John Carmel’s 16-minute Jessica Goes to New York is a self-reflexive coming of age tale about its titular heroine, a young woman who has a wealth of happy-go-lucky vivacity but suffers from an utter lack of purpose.
Charming is the word that best describes Jessica Peru (Carmel), but you can just call her Jessica Peru. Living the 60s aesthetic from head to toe, handbag to home, Jessica Peru has a zest for life and fashion that calls to mind another young woman who found herself without a purpose: Midge Maisel (Intentional or not, it comes with a character who goes by that first name but without the larger-than-life personality as if that were earmarked specifically for Jessica Peru).

A sprightly character with her bright, candy coloured clothing and grand manners who has you sitting up and paying attention as immediately as she endears herself to you, Jessica Peru is nonetheless stuck and unhappy. Rather than begin resolving it, she uses her resources to distract herself from the problem. But its existence is unmissable once the film contrasts her against the eerily desolate, awfully imposing building when she meets Midge (Abby Asimos).

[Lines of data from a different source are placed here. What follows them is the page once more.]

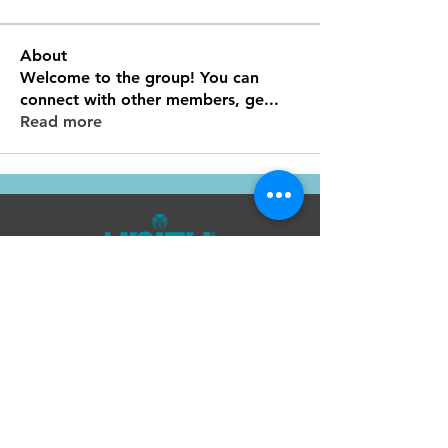
About
Welcome to the group! You can
connect with other members, ge
...
Read more
Unity Spiritual Center
of
Woodstock
© 2025 by Unity Spiritual Center of
Woodstock.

Or in her own poeticism, “If the world is a banquet, then why am I starving to death?” It is a terribly sincere exclamation, so no wonder that Jessica Peru rarely wants to face it head on. But when a vintage vanity set arrives in the mail, and she sets off for New York City to track down the recipient of an unopened letter hiding in its back, Jessica Peru lands smack in the belly of her existential crisis. As for us viewers, so thoroughly entranced are we by her little bubble in the world, it comes as a shock to see that the world is in fact in the 2020s an Enchanted -like adventure follows. New York has everything, Jessica Peru discovers with childlike wonder, except, to her disappointment, the object of her search.

Unlike Jessica Peru’s crisis, however, the film invites you to feast yourselves on its flourishes. Gorgeously lit scenes (the grass so vibrantly green in one shot, you cry to be out on a day like that), retro frane compositions, pop art colour schemes, quad split screens, whimsical fourth wall breaks whose twee charm pleasantly does not try to be the next Fleabag , and whip pans that are only a little like Wes Anderson. To top it all, a soundtrack as buoyant as Jessica Peru’s bouncy wig. Carmel’s performance, the thread binding all this together, is gratifying in its blend of camp and sincerity, so that whatever Jessica Peru’s actual age, she reads effortlessly like the girl child protagonists of fairytales.
Accordingly, when with a pinch of providence, a fairy godmother-like character (Sindi Schorr) appears to lightly tap some sense into her head, what we see is a person’s realisation that they are not alone in the world, and relief that there is much to look forward to in growing up-as long as they find the courage to look inwards.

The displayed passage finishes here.